Add some new authentication error codes for specific errors.

This might make it a bit cleaner to handle new authentication types;
clients will still have to check for PCAP_ERR_AUTH with particular error
strings to detect "that authentication type isn't supported by the
server", but at least they can check first for
PCAP_ERR_AUTH_TYPE_NOTSUP.

Also add PCAP_ERR_AUTH_FAILED for authentication failures and
PCAP_ERR_TLS_REQUIRED for "the server requires TLS".  PCAP_ERR_AUTH is
used for all other errors, including internal errors.

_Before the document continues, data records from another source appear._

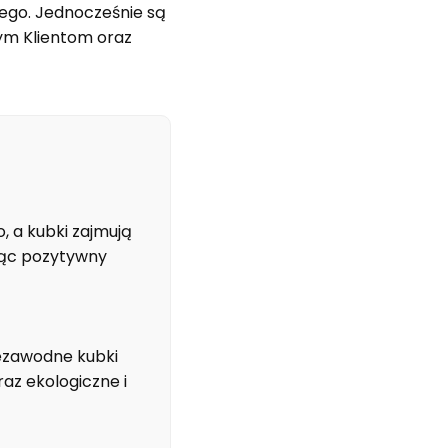
ego. Jednocześnie są
ym Klientom oraz
 a kubki zajmują
jąc pozytywny
iezawodne kubki
az ekologiczne i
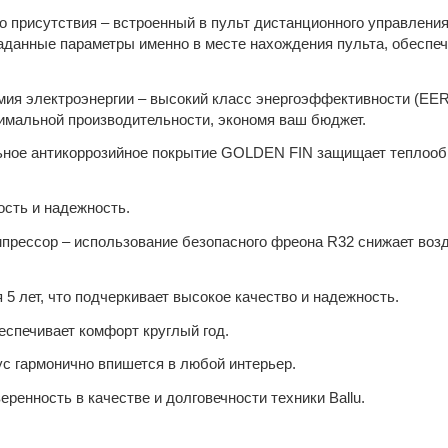
го присутствия – встроенный в пульт дистанционного управления
аданные параметры именно в месте нахождения пульта, обеспе
ия электроэнергии – высокий класс энергоэффективности (EER
имальной производительности, экономя ваш бюджет.
альное антикоррозийное покрытие GOLDEN FIN защищает теплооб
сть и надежность.
мпрессор – использование безопасного фреона R32 снижает воз
5 лет, что подчеркивает высокое качество и надежность.
еспечивает комфорт круглый год.
с гармонично впишется в любой интерьер.
ренность в качестве и долговечности техники Ballu.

While we're at it, fix one case where the wrong error code was returned
for "set sampling" request errors.

1 files changed, 24 insertions, 8 deletions

diff --git a/rpcapd/daemon.c b/rpcapd/daemon.c
index b7059b83..ab1a6a00 100644
--- a/rpcapd/daemon.c
+++ b/rpcapd/daemon.c
@@ -312,8 +312,8 @@ daemon_serviceloop(SOCKET sockctrl, int isactive, char *passiveClients,
 			// that we require TLS.
 			//
 			if (rpcap_senderror(sockctrl, NULL, header.ver,
-			    PCAP_ERR_AUTH, "TLS is required by this server",
-			    errbuf) == -1)
+			    PCAP_ERR_TLS_REQUIRED,
+			    "TLS is required by this server", errbuf) == -1)
 			{
 				// That failed; log a message and give up.
 				rpcapd_log(LOGPRIO_ERROR, "Send to client failed: %s", errbuf);
@@ -1222,8 +1222,16 @@ daemon_msg_auth_req(struct daemon_slpars *pars, uint32 plen)
 			if (!pars->nullAuthAllowed)
 			{
 				// Send the client an error reply.
-				pcap_snprintf(errmsgbuf, PCAP_ERRBUF_SIZE, "Authentication failed; NULL authentication not permitted.");
-				goto error;
+				pcap_snprintf(errmsgbuf, PCAP_ERRBUF_SIZE,
+				    "Authentication failed; NULL authentication not permitted.");
+				if (rpcap_senderror(pars->sockctrl, pars->ssl,
+				    0, PCAP_ERR_AUTH_FAILED, errmsgbuf, errbuf) == -1)
+				{
+					// That failed; log a message and give up.
+					rpcapd_log(LOGPRIO_ERROR, "Send to client failed: %s", errbuf);
+					return -1;
+				}
+				goto error_noreply;
 			}
 			break;
 		}
@@ -1287,7 +1295,7 @@ daemon_msg_auth_req(struct daemon_slpars *pars, uint32 plen)
 				free(username);
 				free(passwd);
 				if (rpcap_senderror(pars->sockctrl, pars->ssl,
-				    0, PCAP_ERR_AUTH, errmsgbuf, errbuf) == -1)
+				    0, PCAP_ERR_AUTH_FAILED, errmsgbuf, errbuf) == -1)
 				{
 					// That failed; log a message and give up.
 					rpcapd_log(LOGPRIO_ERROR, "Send to client failed: %s", errbuf);
@@ -1314,8 +1322,16 @@ daemon_msg_auth_req(struct daemon_slpars *pars, uint32 plen)
 			}
 
 		default:
-			pcap_snprintf(errmsgbuf, PCAP_ERRBUF_SIZE, "Authentication type not recognized.");
-			goto error;
+			pcap_snprintf(errmsgbuf, PCAP_ERRBUF_SIZE,
+			    "Authentication type not recognized.");
+			if (rpcap_senderror(pars->sockctrl, pars->ssl,
+			    0, PCAP_ERR_AUTH_TYPE_NOTSUP, errmsgbuf, errbuf) == -1)
+			{
+				// That failed; log a message and give up.
+				rpcapd_log(LOGPRIO_ERROR, "Send to client failed: %s", errbuf);
+				return -1;
+			}
+			goto error_noreply;
 	}
 
 	// The authentication succeeded; let the client know.
@@ -2326,7 +2342,7 @@ daemon_msg_setsampling_req(uint8 ver, struct daemon_slpars *pars, uint32 plen,
 	return 0;
 
 error:
-	if (rpcap_senderror(pars->sockctrl, pars->ssl, ver, PCAP_ERR_AUTH,
+	if (rpcap_senderror(pars->sockctrl, pars->ssl, ver, PCAP_ERR_SETSAMPLING,
 	    errmsgbuf, errbuf) == -1)
 	{
 		// That failed; log a message and give up.